→ WHAT YOU WILL DO:
Check each line of the data for "return", and copy the ones that have it.

---------- SOURCE INFORMATION

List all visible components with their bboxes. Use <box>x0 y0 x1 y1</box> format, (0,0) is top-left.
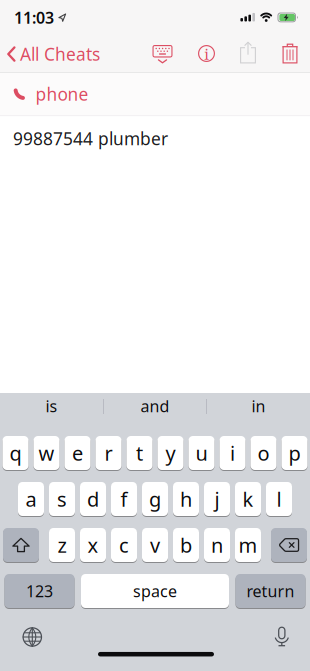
button[interactable]: is <box>0 393 103 419</box>
button[interactable]: Next Keyboard <box>22 627 42 647</box>
button[interactable]: g <box>142 482 168 516</box>
staticText: t <box>136 440 143 466</box>
button[interactable]: space <box>81 574 229 608</box>
staticText: n <box>211 532 223 558</box>
staticText: i <box>204 44 209 64</box>
button[interactable]: Dictate <box>274 626 289 646</box>
staticText: g <box>149 486 161 512</box>
staticText: p <box>288 440 300 466</box>
staticText: space <box>133 580 177 602</box>
button[interactable]: k <box>235 482 261 516</box>
staticText: y <box>166 440 176 466</box>
staticText: d <box>87 486 99 512</box>
button[interactable]: e <box>64 436 90 470</box>
button[interactable]: t <box>126 436 152 470</box>
button[interactable]: return <box>236 574 306 608</box>
button[interactable]: 123 <box>4 574 74 608</box>
button[interactable]: z <box>49 528 75 562</box>
button[interactable]: in <box>207 393 310 419</box>
staticText: q <box>10 440 22 466</box>
button[interactable]: l <box>266 482 292 516</box>
staticText: s <box>57 486 67 512</box>
button[interactable]: j <box>204 482 230 516</box>
button[interactable]: y <box>158 436 184 470</box>
button[interactable]: phone <box>0 73 310 115</box>
staticText: f <box>120 486 128 512</box>
staticText: a <box>26 486 36 512</box>
staticText: in <box>252 395 266 417</box>
button[interactable]: Dismiss Keyboard <box>152 45 172 63</box>
button[interactable]: q <box>2 436 28 470</box>
button[interactable]: f <box>111 482 137 516</box>
button[interactable]: b <box>173 528 199 562</box>
button[interactable]: x <box>80 528 106 562</box>
staticText: b <box>180 532 192 558</box>
button[interactable]: h <box>173 482 199 516</box>
button[interactable]: u <box>188 436 214 470</box>
button[interactable]: w <box>34 436 60 470</box>
staticText: r <box>104 440 112 466</box>
staticText: 123 <box>26 580 53 602</box>
button[interactable]: Share <box>240 42 256 64</box>
staticText: m <box>238 532 258 558</box>
button[interactable]: a <box>18 482 44 516</box>
button[interactable]: r <box>96 436 122 470</box>
staticText: i <box>230 440 235 466</box>
staticText: e <box>72 440 83 466</box>
staticText: and <box>140 395 170 417</box>
staticText: h <box>180 486 192 512</box>
button[interactable]: s <box>49 482 75 516</box>
staticText: is <box>46 395 58 417</box>
button[interactable]: n <box>204 528 230 562</box>
button[interactable]: i <box>220 436 246 470</box>
button[interactable]: p <box>282 436 308 470</box>
staticText: phone <box>36 82 88 106</box>
staticText: x <box>88 532 98 558</box>
button[interactable]: and <box>103 393 207 419</box>
staticText: c <box>119 532 129 558</box>
staticText: All Cheats <box>20 42 100 66</box>
button[interactable]: v <box>142 528 168 562</box>
staticText: 11:03 <box>14 7 54 28</box>
staticText: l <box>276 486 282 512</box>
button[interactable]: d <box>80 482 106 516</box>
button[interactable]: All Cheats <box>7 42 100 66</box>
button[interactable]: c <box>111 528 137 562</box>
staticText: j <box>214 486 220 512</box>
button[interactable]: m <box>235 528 261 562</box>
staticText: w <box>38 440 54 466</box>
staticText: return <box>246 580 294 602</box>
button[interactable]: Shift <box>3 528 39 562</box>
button[interactable]: Delete <box>271 528 307 562</box>
button[interactable]: Info <box>198 45 215 62</box>
staticText: 99887544 plumber <box>13 127 168 150</box>
staticText: z <box>58 532 66 558</box>
staticText: v <box>150 532 160 558</box>
staticText: k <box>242 486 254 512</box>
staticText: u <box>196 440 208 466</box>
staticText: o <box>258 440 270 466</box>
button[interactable]: o <box>250 436 276 470</box>
button[interactable]: Delete <box>282 44 298 64</box>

--------------------

→ THE ANSWER:
button[interactable]: return <box>236 574 306 608</box>
staticText: return <box>246 580 294 602</box>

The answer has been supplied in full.